Hierzu gehören zunächst mal klassische Streichinstrumente wie Geige, Bratsche, Cello oder Kontrabass.

Um deren speziellen Klangcharakter, vor allem die sanftere, „samtige“ Ansprache und die feinere Intonation auch auf elektrischen Instrumenten zu erzielen, verzichten einige, experimentierfreudige Musiker auf den Komfort eines bundierten Griffbretts.

Im Gitarrenbereich stellen sich einige Virtuosen zumindest zeitweise dieser Herausforderung (etwa Adrian Belew, Frank Zappa, Erlend Krauser, Ron Thal alias „Bumblefoot“, Steve Vai, Pat Metheny oder auch Guthrie Govan). Abseits von solistischen Eskapaden, findet die „Fretless Guitar“ aber kaum Verwendung, da es ein bundloses Griffbrett außerordentlich schwierig macht, Akkorde sauber zu intonieren.

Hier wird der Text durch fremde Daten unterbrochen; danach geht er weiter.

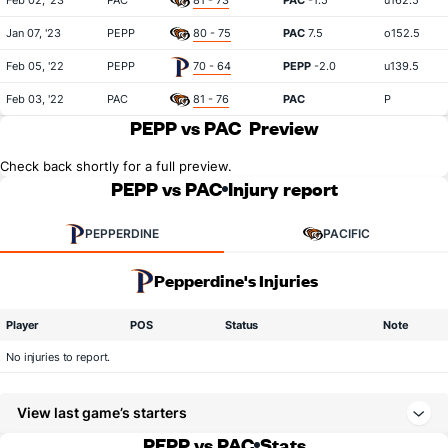
Feb 02, '23
PAC
81 - 73
PAC
-1.5
u162.5
Jan 07, '23
PEPP
80 - 75
PAC
7.5
o152.5
Feb 05, '22
PEPP
70 - 64
PEPP
-2.0
u139.5
Feb 03, '22
PAC
81 - 76
PAC
P
PEPP vs PAC
Preview
Check back shortly for a full preview.
PEPP vs PAC
Injury report
PEPPERDINE
PACIFIC
Pepperdine's Injuries
Player
POS
Status
Note
No injuries to report.
View last game’s starters
PEPP vs PAC
Stats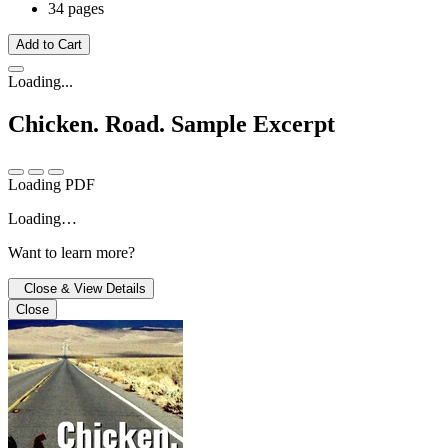
34 pages
Add to Cart
Loading...
Chicken. Road.
Sample Excerpt
Loading PDF
Loading…
Want to learn more?
Close & View Details
Close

Insofern halten sich die Hersteller zurück und abgesehen von exklusiven Luthiers und Einzelanfertigungen größerer Custom-Shops bieten nur wenige überhaupt Fretless-Gitarren an. (Eine löbliche Ausnahme ist der französische Hersteller Vigier.)

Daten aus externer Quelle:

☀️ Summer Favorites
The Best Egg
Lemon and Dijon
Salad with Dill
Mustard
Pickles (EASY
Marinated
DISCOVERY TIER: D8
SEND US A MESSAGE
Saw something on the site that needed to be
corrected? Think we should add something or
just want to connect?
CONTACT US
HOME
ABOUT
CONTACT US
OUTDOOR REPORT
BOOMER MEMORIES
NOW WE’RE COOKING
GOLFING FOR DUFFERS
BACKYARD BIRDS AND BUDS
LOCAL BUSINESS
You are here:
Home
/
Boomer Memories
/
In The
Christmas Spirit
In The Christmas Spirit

Sehr beliebt sind die Fretless-Varianten hingegen bei Bassisten, die sich damit ein Stück weit den charaktervollen Ton eines Kontrabass’ zurückholen. Bevor die Hersteller auf den Zug aufsprangen, kamen Künstler mit derlei Ambitionen (Stichwort: Jaco Pastorius) auf die Idee, einfach die Bunddrähte aus dem vorhandenen Instrument zu entfernen und die Oberfläche mit Bootslack zu glätten.

Heute bieten Bass-Hersteller viele Modelle auch in einer speziellen Fretless-Version an. Häufig erhalten diese Ausführungen ein härteres Griffbrettmaterial (meistens Ebenholz oder Ebonol, manchmal auch spezielle Legierungen aus Metall oder sogar eine Auflage aus poliertem Granit!). Das ist sinnvoll, um den starken Abrieb durch die Saiten zu verringern. Manchmal werden auch eigens Hölzer mit stärkeren Anteilen mittlerer Frequenzen (Erle, Mahagoni, Nussbaum) oder Tonabnehmer (Single Coils oder zusätzliche Piezos) und Hardware (vor allem die Brückenkonstruktion) passend ausgewählt, um den singenden Klangcharakter noch stärker zu betonen.

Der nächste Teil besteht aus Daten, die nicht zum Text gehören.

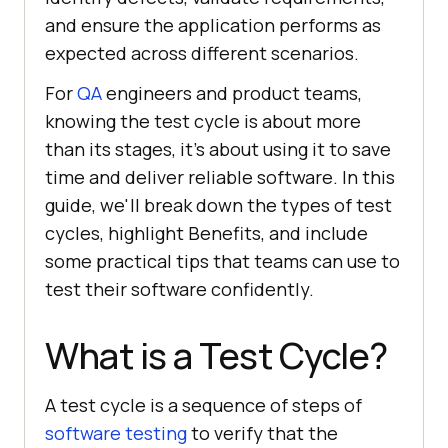
and ensure the application performs as
expected across different scenarios.
For
QA
engineers and product teams,
knowing the test cycle is about more
than its stages, it's about using it to save
time and deliver reliable software. In this
guide, we'll break down the types of test
cycles, highlight Benefits, and include
some practical tips that teams can use to
test their software confidently.
What is a Test Cycle?
A test cycle is a sequence of steps of
software testing
to verify that the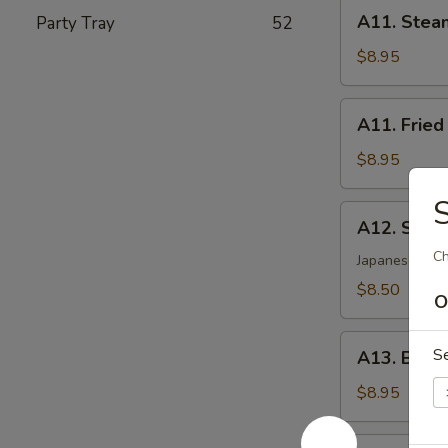
A11.
A11. Stea
Party Tray
52
Steamed
Dumplings
$8.95
(8)
A11.
A11. Fried
Fried
Dumplings
$8.95
(8)
S
A12.
A12. Shri
Shrimp
Ch
Tempura
Japanese styl
(5)
$8.50
O
A13.
S
A13. Beef 
Beef
Sticks
$8.95
(4)
A14.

Gerade bei Solo-Passagen kann ein elektrischer Fretless höchst eindrucksvoll klingen, weil er die drahtigen Klanganteile zu Gunsten eines natürlicheren „holzigeren“ Timbres zurückstellt. (Nachzuhören bei bekennenden Fretless-Bassisten wie Jack Bruce, Mo Foster, Pino Palladino, Percy Jones, Alphonso Johnson oder Sixstring-Bassist Steve Bailey.)